Indramayu, 19 Januari 2014. Curah
hujan yang tinggi hingga banjir melanda 17 Kecamatn di wilayah Kabupaten
Indramayu mendatangkan banyak spekulasi, salah satu wacana adalah karena adanya
rekayasa hujan di Jabotabek sehingga hujan lebih banyak terkonsentrasi di
wilayah Kabupaten Indramayu dan sekitarnya.
Apa sih maksuda dari rekayasa
hujan itu?
Rekayasa hujan yang biasa dikenal
dengan istilah Tehnologi Merekayasa Cuaca (TMC) selama ini sudah banyak
berfungsi dalam meningkatkan curah hujan. Umumnya, teknik ini digunakan untuk
menurunkan hujan di daerah yang tengah dilanda kekeringan.
Namun dalam pelaksanaanya fungsi
ini berubah, yang mana TMC dapat dimanfaatkan untuk mengantisipasi terjadinya
banjir akibat dari tingginya curah hujan.
Adapun, cara kerja TMC ialah
dengan melakukan penyemaian awan (cloud seeding) menggunakan bahan-bahan yang
bersifat higroskopik (menyerap air). Sehingga proses pertumbuhan butir-butir
hujan dalam awan akan meningkat dan selanjutnya akan mempercepat terjadinya
hujan.
Kiprah
TMC
Selanjutnya bagaimana awal
tonggak dimulainya perkembangan modifikasi cuaca di dunia dan Indonesia.
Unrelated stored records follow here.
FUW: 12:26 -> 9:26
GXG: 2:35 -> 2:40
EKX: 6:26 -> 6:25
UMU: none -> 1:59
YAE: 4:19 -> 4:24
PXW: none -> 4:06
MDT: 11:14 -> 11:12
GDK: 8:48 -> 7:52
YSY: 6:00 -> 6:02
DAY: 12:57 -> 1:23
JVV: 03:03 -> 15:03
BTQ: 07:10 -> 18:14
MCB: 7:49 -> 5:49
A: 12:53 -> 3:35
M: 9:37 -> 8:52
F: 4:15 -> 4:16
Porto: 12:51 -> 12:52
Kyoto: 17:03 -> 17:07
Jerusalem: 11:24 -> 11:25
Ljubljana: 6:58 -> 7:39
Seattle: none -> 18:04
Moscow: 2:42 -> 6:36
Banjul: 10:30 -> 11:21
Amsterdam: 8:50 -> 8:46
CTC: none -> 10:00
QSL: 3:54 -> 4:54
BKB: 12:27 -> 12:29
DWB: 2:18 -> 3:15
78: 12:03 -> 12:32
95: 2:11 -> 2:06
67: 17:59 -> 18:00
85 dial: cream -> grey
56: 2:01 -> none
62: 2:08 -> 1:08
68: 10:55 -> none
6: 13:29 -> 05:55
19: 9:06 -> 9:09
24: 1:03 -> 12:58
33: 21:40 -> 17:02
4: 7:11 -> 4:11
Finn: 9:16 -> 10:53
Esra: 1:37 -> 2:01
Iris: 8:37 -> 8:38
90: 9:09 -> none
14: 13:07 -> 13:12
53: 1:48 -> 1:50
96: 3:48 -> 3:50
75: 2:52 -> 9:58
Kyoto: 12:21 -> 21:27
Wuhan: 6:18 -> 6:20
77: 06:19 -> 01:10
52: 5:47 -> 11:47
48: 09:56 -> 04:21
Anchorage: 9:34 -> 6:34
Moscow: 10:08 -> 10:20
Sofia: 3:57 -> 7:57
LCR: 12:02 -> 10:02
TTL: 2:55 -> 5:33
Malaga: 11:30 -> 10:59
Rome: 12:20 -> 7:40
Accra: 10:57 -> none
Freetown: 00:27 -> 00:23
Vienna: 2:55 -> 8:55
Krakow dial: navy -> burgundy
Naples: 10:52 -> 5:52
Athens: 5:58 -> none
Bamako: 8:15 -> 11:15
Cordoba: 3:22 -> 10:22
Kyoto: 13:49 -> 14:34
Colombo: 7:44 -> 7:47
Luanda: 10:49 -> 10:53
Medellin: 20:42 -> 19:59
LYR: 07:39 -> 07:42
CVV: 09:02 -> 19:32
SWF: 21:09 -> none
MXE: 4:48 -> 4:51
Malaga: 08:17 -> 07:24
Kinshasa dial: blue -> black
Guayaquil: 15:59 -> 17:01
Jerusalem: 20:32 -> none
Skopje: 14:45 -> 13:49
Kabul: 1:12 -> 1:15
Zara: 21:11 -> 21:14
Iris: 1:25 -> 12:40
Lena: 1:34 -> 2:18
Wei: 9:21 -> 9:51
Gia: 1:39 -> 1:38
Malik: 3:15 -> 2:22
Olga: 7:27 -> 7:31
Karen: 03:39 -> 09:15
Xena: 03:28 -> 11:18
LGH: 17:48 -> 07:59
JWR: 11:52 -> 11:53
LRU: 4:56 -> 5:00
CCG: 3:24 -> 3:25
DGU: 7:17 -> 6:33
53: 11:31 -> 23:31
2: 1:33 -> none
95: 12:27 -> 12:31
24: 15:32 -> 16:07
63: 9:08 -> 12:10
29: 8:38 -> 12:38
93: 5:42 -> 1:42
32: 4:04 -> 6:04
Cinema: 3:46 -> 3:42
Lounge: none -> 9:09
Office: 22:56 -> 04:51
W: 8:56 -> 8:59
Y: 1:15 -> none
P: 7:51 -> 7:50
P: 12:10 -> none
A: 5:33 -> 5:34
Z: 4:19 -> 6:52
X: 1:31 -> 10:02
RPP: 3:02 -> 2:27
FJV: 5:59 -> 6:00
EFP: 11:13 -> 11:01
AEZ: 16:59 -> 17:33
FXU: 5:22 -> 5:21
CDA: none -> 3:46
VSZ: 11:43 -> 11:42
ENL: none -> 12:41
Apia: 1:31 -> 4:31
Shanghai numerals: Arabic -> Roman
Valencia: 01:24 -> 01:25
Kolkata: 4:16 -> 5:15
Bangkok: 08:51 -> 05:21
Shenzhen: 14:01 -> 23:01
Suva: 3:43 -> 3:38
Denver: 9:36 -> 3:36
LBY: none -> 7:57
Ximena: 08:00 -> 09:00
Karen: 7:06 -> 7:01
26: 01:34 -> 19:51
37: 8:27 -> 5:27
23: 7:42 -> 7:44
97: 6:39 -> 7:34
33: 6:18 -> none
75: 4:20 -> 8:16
Di
dunia, TMC bukanlah hal baru, penerapan teknologi ini sudah dipakai oleh lebih
dari 60 negara di dunia, termasuk Indonesia yang mulai menerapkan sejak 26
Januari-25 Maret 2013. Padahal, teknologi ini telah diperkenalkan dan
diuji-coba oleh pemerintahan Presiden Soeharto pada 1977.
Dipaparkan lebih detil, sejarah
TMC dunia bermula pada 1946 ketika Vincent Schaefer dan Irving Langmuir
mendapatkan fenomena terbentuknya kristal es dalam lemari pendingin, saat
Schaever secara tidak sengaja melihat hujan yang berasal dari nafasnya waktu
membuka lemari es.
Lalu pada 1947, Bernard Vonnegut
mendapatkan terjadinya deposit es pada kristal perak iodida (Agl) yang
bertindak sebagai inti es. Pada suatu hari, Vonnegut tanpa disengaja melihat
titik air di udara ketika sebuah pesawat tebang dalam rangka reklame Pepsi Cola
dengan membuat tulisan asap nama minuman itu.
Cara Kerja
Cara Kerja
TMC memiliki cara kerja, yakni
awalnya hujan diturunkan lebih dahulu di beberapa wilayah. Dalam sekali
pengaplikasiannya, umumnya menghabiskan 3.000 karung garam Perak Iodida seberat
4 ton yang diangkut menggunakan pesawat Hercules C-130 TNI-AU dan CASA 212-200.
Setelah mencapai spot, seluruh
garam tersebut ditebar. Untuk sekali operasi, biaya yang dihabiskan sekira Rp. 13-2o
miliar. “Tidak murah biayanya, bisa mencapai 20 miliar,” kata Seto.
Selain menggunakan pesawat,
modifikasi cuaca juga dapat dilakukan dengan menggunakan flare (roket) yang
menembakkan garam ke awan. Hari ini, Selasa (14/1/2014), TNI AU bekerjasama
dengan BNPB melakukan modifikasi uaca di wilayah Jabodetabek dengan menggunakan
pesawat Hercules C-130 dari Lanud Halim Perdankusuma, kegiatan ini sendiri
dimulai pada pukul 09.00 WIB.
Namun demikian, kata Seto,
bagaimanapun, teknologi ini tidak bisa menjamin wialyah Jabodetabek terbebas
dari banjir. Meski demikian, teknologi ini diklaim cukup signifikan dalam
mengurangi curah hujan, yang pada akhirnya bisa mengurangi peluang
terjadinya banjir.
Ternyata rekayasa hujan yang
diterapkan untuk mengurangi beban banjir di Jabotabek dengan cara merekayasa
hujan adalah tidak ada hubungannya dengan curah hujan tinggi yang terjadi di
Kabupaten Indramayu. Tidak lain hal ini terjadi karena kondisi cuaca, yang
ternyata kondisi ini juga dialami oleh seluruh wilayah Indonesia.